A Zuckerman is a unit for significance worth a third of a sigma and humorously used by older radioastronomers. It is named after astronomer Benjamin Zuckerman, who was known in his early years for his often optimistic view of early detections.
The unit of bogosity, i.e. how bogus a person, claim, or proceeding is, derived from the fictional field of Quantum Bogodynamics, is the Lenat. The Lenat is seldom used, as it is understood that it is too large for normal conversation. Its most common form is the microLenat.
A MegaFonzie is a fictional unit of measurement of an object’s coolness invented by Professor Farnsworth in the Futurama episode, “Bender Should Not Be Allowed on TV.” A ‘Fonzie’ is about the amount of coolness inherent in the Happy Days character Fonzie.
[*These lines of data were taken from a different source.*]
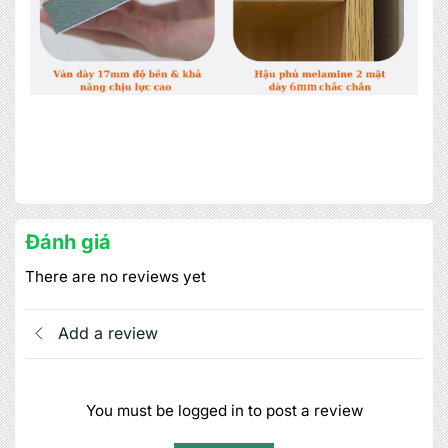
Đánh giá
There are no reviews yet
Add a review
You must be logged in to post a review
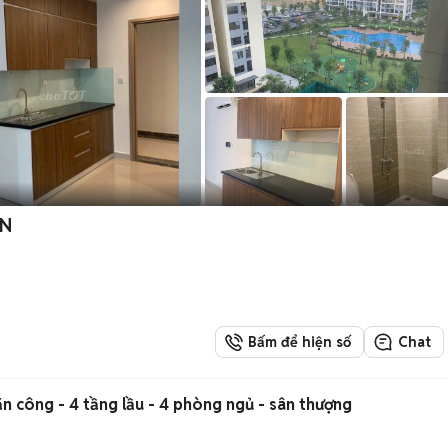
ỂN
Bấm để hiện số
Chat
 công - 4 tầng lầu - 4 phòng ngủ - sân thượng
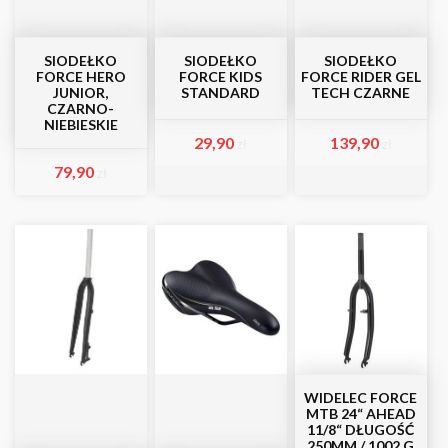
SIODEŁKO
SIODEŁKO
SIODEŁKO
FORCE HERO
FORCE KIDS
FORCE RIDER GEL
JUNIOR,
STANDARD
TECH CZARNE
CZARNO-
NIEBIESKIE
29,90
139,90
zł
zł
79,90
zł
WIDELEC FORCE
MTB 24“ AHEAD
11/8“ DŁUGOŚĆ
250MM / 1002 G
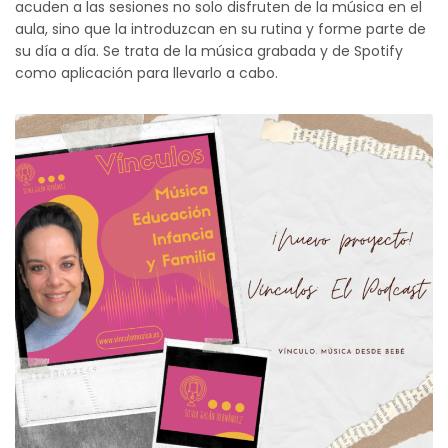
acuden a las sesiones no solo disfruten de la música en el
aula, sino que la introduzcan en su rutina y forme parte de
su día a día. Se trata de la música grabada y de Spotify
como aplicación para llevarlo a cabo.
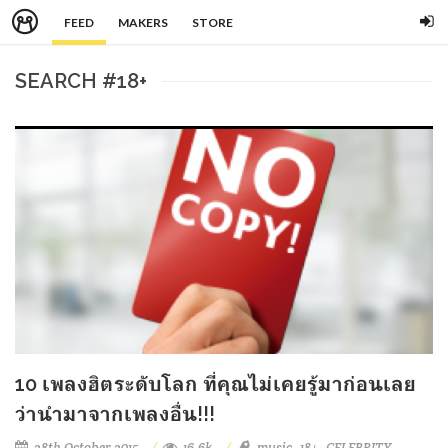
FEED
MAKERS
STORE
SEARCH #18+
10 เพลงฮิตระดับโลก ที่คุณไม่เคยรู้มาก่อนเลย
ว่านำมาจากเพลงอื่น!!!
28th October 2015
16.6k
music
18+
CELEBRITY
During WWII, scientists working for the British Department of Miscellaneous Weapons Development encountered a particularly obstructive Royal Navy officer called Commander Pouter, for whom the unit of Obstruction was named, due to his implacable opposition to any work being carried out in the field for which he was personally responsible.
Subsequently, the micropouter was used, as it was hoped that no individual of a similarly difficult disposition would be encountered, and the pouter was too large a unit for everyday use.
The Lovelace (Ll) is the unit of the lack of quality of an operating system, i.e., a measure of system administrators’ opinions about how badly implemented it is. The unit has been coined by members of the system administrator profession who hold a basic tenet that “software that does not suck does not exist”. According to the Usenet alt.sysadmin.recovery FAQ, one Lovelace is considered a rather large quantity. Similar to other large units like the Farad and the Henry, SI prefixes are commonly used to denote practical quantities.
This is a unit of fame or hype, derived from Andy Warhol’s dictum “everyone will be world-famous for fifteen minutes”. It represents, naturally, fifteen minutes of fame. Some multiples are:
1 kilowarhol — famous for 15,000 minutes, or 10.42 days. A sort of metric “nine-day wonder”.
1 megawarhol — famous for 15 million minutes, or 28.5 years.
First used by Cullen Murphy in 1997.
Also used simply as meaning 15 minutes; as the Warhol worm, that could infect all vulnerable machines on the entire Internet in 15 minutes or less.
The canard is a unit of quackery created by Andy Lewis in the need for a fractional fruitloopery index measuring pseudoscience. It is proposed as an SI Unit to replace the old “Crackpot Index” that was presented in 1998.
“Quack words include ‘energy’, ‘holistic’, ‘vibrations’, ‘magnetic healing’, ‘quantum’. These words are usually borrowed from physics and used to promote dubious health claims.”
It scores on a scale from 0 to 10 the quantity of quackery used.
The Wheaton is a measurement of Twitter followers relative to celebrity Wil Wheaton. The measurement was standardized when Wil Wheaton achieved half a million Twitter followers, with the effect that Wil Wheaton now has 5.92 Wheatons himself, as of January 2016. As many Twitter users have fewer than one million followers, the milliwheaton (500 followers) is more commonly used.
The Garn is a unit used by NASA to measure seasickness and travel sickness caused by space adaptation syndrome. It is named after Senator Jake Garn who was frequently sick during tests. A score of one Garn means the sufferer is completely incapacitated.